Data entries
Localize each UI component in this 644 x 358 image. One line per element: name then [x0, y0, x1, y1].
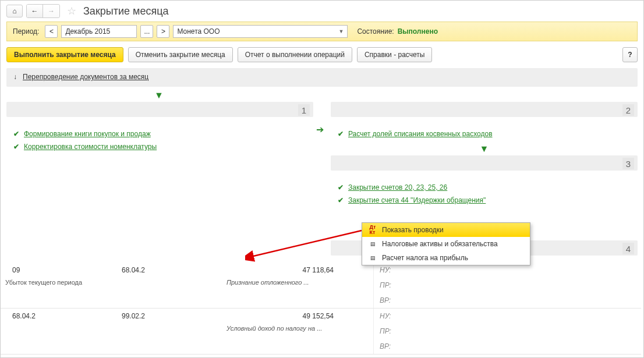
acc-credit: 99.02.2: [117, 309, 222, 324]
check-icon: ✔: [338, 196, 344, 204]
arrow-left-icon: ←: [31, 7, 38, 15]
repost-arrow-icon: ↓: [13, 73, 17, 81]
repost-link[interactable]: Перепроведение документов за месяц: [23, 73, 148, 81]
company-select[interactable]: Монета ООО ▼: [173, 25, 348, 38]
desc-right: Признание отложенного ...: [222, 278, 338, 289]
side-label: ВР:: [373, 293, 420, 308]
acc-debit: 09: [1, 263, 117, 278]
flow-arrow-down-icon: ▼: [331, 143, 638, 155]
side-label: НУ:: [373, 309, 420, 324]
block-1-body: ✔ Формирование книги покупок и продаж ✔ …: [6, 120, 313, 237]
amount: 49 152,54: [222, 309, 338, 324]
block-3-header: 3: [331, 155, 638, 171]
home-button[interactable]: ⌂: [6, 5, 23, 17]
block-1-header: 1: [6, 102, 313, 117]
operation-item: ✔ Расчет долей списания косвенных расход…: [338, 127, 631, 140]
execute-button[interactable]: Выполнить закрытие месяца: [6, 47, 123, 62]
operation-item: ✔ Закрытие счета 44 "Издержки обращения": [338, 194, 631, 207]
block-number: 2: [622, 104, 634, 116]
operation-link[interactable]: Формирование книги покупок и продаж: [24, 130, 151, 138]
block-2-header: 2: [331, 102, 638, 117]
doc-icon: ▤: [368, 240, 377, 248]
check-icon: ✔: [13, 143, 19, 151]
block-3-body: ✔ Закрытие счетов 20, 23, 25, 26 ✔ Закры…: [331, 174, 638, 214]
menu-income-tax[interactable]: ▤ Расчет налога на прибыль: [362, 251, 530, 265]
operation-link[interactable]: Расчет долей списания косвенных расходов: [348, 130, 493, 138]
chevron-down-icon: ▼: [339, 29, 344, 34]
check-icon: ✔: [338, 183, 344, 192]
help-button[interactable]: ?: [622, 47, 638, 62]
entries-table: 09 68.04.2 47 118,64 Убыток текущего пер…: [1, 263, 641, 355]
period-more-button[interactable]: ...: [140, 25, 153, 38]
block-number: 1: [298, 104, 310, 116]
side-label: ВР:: [373, 339, 420, 354]
desc-left: Убыток текущего периода: [1, 278, 222, 289]
desc-right: Условный доход по налогу на ...: [222, 324, 338, 335]
operation-link[interactable]: Корректировка стоимости номенклатуры: [24, 143, 157, 151]
operation-link[interactable]: Закрытие счетов 20, 23, 25, 26: [348, 183, 447, 192]
operation-item: ✔ Корректировка стоимости номенклатуры: [13, 140, 306, 153]
arrow-right-icon: →: [48, 7, 55, 15]
table-row: 68.04.2 99.02.2 49 152,54 Условный доход…: [1, 309, 641, 355]
side-label: ПР:: [373, 278, 420, 293]
period-next-button[interactable]: >: [157, 25, 169, 38]
operation-item: ✔ Формирование книги покупок и продаж: [13, 127, 306, 140]
block-number: 4: [622, 243, 634, 254]
period-bar: Период: < Декабрь 2015 ... > Монета ООО …: [6, 22, 638, 41]
status-value: Выполнено: [398, 27, 438, 36]
favorite-star-icon[interactable]: ☆: [67, 5, 76, 17]
back-button[interactable]: ←: [27, 5, 43, 17]
flow-arrow-right-icon: ➔: [316, 123, 324, 136]
table-row: 09 68.04.2 47 118,64 Убыток текущего пер…: [1, 263, 641, 309]
menu-tax-assets[interactable]: ▤ Налоговые активы и обязательства: [362, 237, 530, 251]
period-input[interactable]: Декабрь 2015: [61, 25, 137, 38]
check-icon: ✔: [338, 130, 344, 138]
context-menu: ДтКт Показать проводки ▤ Налоговые актив…: [362, 222, 530, 265]
acc-debit: 68.04.2: [1, 309, 117, 324]
operation-link[interactable]: Закрытие счета 44 "Издержки обращения": [348, 196, 486, 204]
repost-section: ↓ Перепроведение документов за месяц: [6, 68, 638, 87]
home-icon: ⌂: [12, 7, 16, 15]
menu-show-entries[interactable]: ДтКт Показать проводки: [362, 223, 530, 237]
check-icon: ✔: [13, 130, 19, 138]
report-button[interactable]: Отчет о выполнении операций: [238, 47, 352, 62]
operation-item: ✔ Закрытие счетов 20, 23, 25, 26: [338, 181, 631, 194]
flow-arrow-down-icon: ▼: [0, 89, 643, 102]
forward-button[interactable]: →: [43, 5, 59, 17]
page-title: Закрытие месяца: [83, 5, 168, 17]
period-prev-button[interactable]: <: [45, 25, 58, 38]
side-label: ПР:: [373, 324, 420, 339]
dtkt-icon: ДтКт: [368, 226, 377, 234]
acc-credit: 68.04.2: [117, 263, 222, 278]
period-label: Период:: [13, 27, 39, 36]
desc-left: [1, 324, 222, 335]
block-number: 3: [622, 158, 634, 169]
doc-icon: ▤: [368, 254, 377, 262]
amount: 47 118,64: [222, 263, 338, 278]
status-label: Состояние:: [357, 27, 394, 36]
cancel-close-button[interactable]: Отменить закрытие месяца: [128, 47, 233, 62]
refs-button[interactable]: Справки - расчеты: [357, 47, 432, 62]
block-2-body: ✔ Расчет долей списания косвенных расход…: [331, 120, 638, 143]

* [WHAT YOU ARE ASKED TO DO]: Copy out the preceding entries without a single change, leaving out the pictures.

* [ANSWER TO THE PROBLEM]:
Localize each UI component in this 644 x 358 image. One line per element: name then [x0, y0, x1, y1].
acc-credit: 99.02.2: [117, 309, 222, 324]
check-icon: ✔: [338, 196, 344, 204]
arrow-left-icon: ←: [31, 7, 38, 15]
repost-arrow-icon: ↓: [13, 73, 17, 81]
repost-link[interactable]: Перепроведение документов за месяц: [23, 73, 148, 81]
company-select[interactable]: Монета ООО ▼: [173, 25, 348, 38]
desc-right: Признание отложенного ...: [222, 278, 338, 289]
side-label: ВР:: [373, 293, 420, 308]
acc-debit: 09: [1, 263, 117, 278]
flow-arrow-down-icon: ▼: [331, 143, 638, 155]
side-label: НУ:: [373, 309, 420, 324]
block-1-body: ✔ Формирование книги покупок и продаж ✔ …: [6, 120, 313, 237]
amount: 49 152,54: [222, 309, 338, 324]
block-3-header: 3: [331, 155, 638, 171]
home-button[interactable]: ⌂: [6, 5, 23, 17]
block-1-header: 1: [6, 102, 313, 117]
operation-item: ✔ Расчет долей списания косвенных расход…: [338, 127, 631, 140]
execute-button[interactable]: Выполнить закрытие месяца: [6, 47, 123, 62]
operation-item: ✔ Закрытие счета 44 "Издержки обращения": [338, 194, 631, 207]
block-number: 2: [622, 104, 634, 116]
operation-link[interactable]: Формирование книги покупок и продаж: [24, 130, 151, 138]
block-2-header: 2: [331, 102, 638, 117]
doc-icon: ▤: [368, 240, 377, 248]
check-icon: ✔: [13, 143, 19, 151]
block-3-body: ✔ Закрытие счетов 20, 23, 25, 26 ✔ Закры…: [331, 174, 638, 214]
menu-income-tax[interactable]: ▤ Расчет налога на прибыль: [362, 251, 530, 265]
operation-link[interactable]: Расчет долей списания косвенных расходов: [348, 130, 493, 138]
chevron-down-icon: ▼: [339, 29, 344, 34]
check-icon: ✔: [338, 183, 344, 192]
help-button[interactable]: ?: [622, 47, 638, 62]
entries-table: 09 68.04.2 47 118,64 Убыток текущего пер…: [1, 263, 641, 355]
period-more-button[interactable]: ...: [140, 25, 153, 38]
block-number: 1: [298, 104, 310, 116]
side-label: ВР:: [373, 339, 420, 354]
desc-left: Убыток текущего периода: [1, 278, 222, 289]
desc-right: Условный доход по налогу на ...: [222, 324, 338, 335]
operation-link[interactable]: Корректировка стоимости номенклатуры: [24, 143, 157, 151]
operation-link[interactable]: Закрытие счетов 20, 23, 25, 26: [348, 183, 447, 192]
operation-item: ✔ Корректировка стоимости номенклатуры: [13, 140, 306, 153]
arrow-right-icon: →: [48, 7, 55, 15]
table-row: 68.04.2 99.02.2 49 152,54 Условный доход…: [1, 309, 641, 355]
side-label: ПР:: [373, 278, 420, 293]
period-next-button[interactable]: >: [157, 25, 169, 38]
operation-item: ✔ Формирование книги покупок и продаж: [13, 127, 306, 140]
block-number: 4: [622, 243, 634, 254]
period-bar: Период: < Декабрь 2015 ... > Монета ООО …: [6, 22, 638, 41]
status-value: Выполнено: [398, 27, 438, 36]
favorite-star-icon[interactable]: ☆: [67, 5, 76, 17]
back-button[interactable]: ←: [27, 5, 43, 17]
flow-arrow-right-icon: ➔: [316, 123, 324, 136]
table-row: 09 68.04.2 47 118,64 Убыток текущего пер…: [1, 263, 641, 309]
menu-tax-assets[interactable]: ▤ Налоговые активы и обязательства: [362, 237, 530, 251]
period-input[interactable]: Декабрь 2015: [61, 25, 137, 38]
check-icon: ✔: [338, 130, 344, 138]
context-menu: ДтКт Показать проводки ▤ Налоговые актив…: [362, 222, 530, 265]
acc-debit: 68.04.2: [1, 309, 117, 324]
operation-link[interactable]: Закрытие счета 44 "Издержки обращения": [348, 196, 486, 204]
repost-section: ↓ Перепроведение документов за месяц: [6, 68, 638, 87]
home-icon: ⌂: [12, 7, 16, 15]
menu-show-entries[interactable]: ДтКт Показать проводки: [362, 223, 530, 237]
check-icon: ✔: [13, 130, 19, 138]
report-button[interactable]: Отчет о выполнении операций: [238, 47, 352, 62]
operation-item: ✔ Закрытие счетов 20, 23, 25, 26: [338, 181, 631, 194]
flow-arrow-down-icon: ▼: [0, 89, 643, 102]
forward-button[interactable]: →: [43, 5, 59, 17]
page-title: Закрытие месяца: [83, 5, 168, 17]
period-prev-button[interactable]: <: [45, 25, 58, 38]
side-label: ПР:: [373, 324, 420, 339]
dtkt-icon: ДтКт: [368, 226, 377, 234]
acc-credit: 68.04.2: [117, 263, 222, 278]
period-label: Период:: [13, 27, 39, 36]
desc-left: [1, 324, 222, 335]
block-number: 3: [622, 158, 634, 169]
doc-icon: ▤: [368, 254, 377, 262]
amount: 47 118,64: [222, 263, 338, 278]
status-label: Состояние:: [357, 27, 394, 36]
cancel-close-button[interactable]: Отменить закрытие месяца: [128, 47, 233, 62]
refs-button[interactable]: Справки - расчеты: [357, 47, 432, 62]
block-2-body: ✔ Расчет долей списания косвенных расход…: [331, 120, 638, 143]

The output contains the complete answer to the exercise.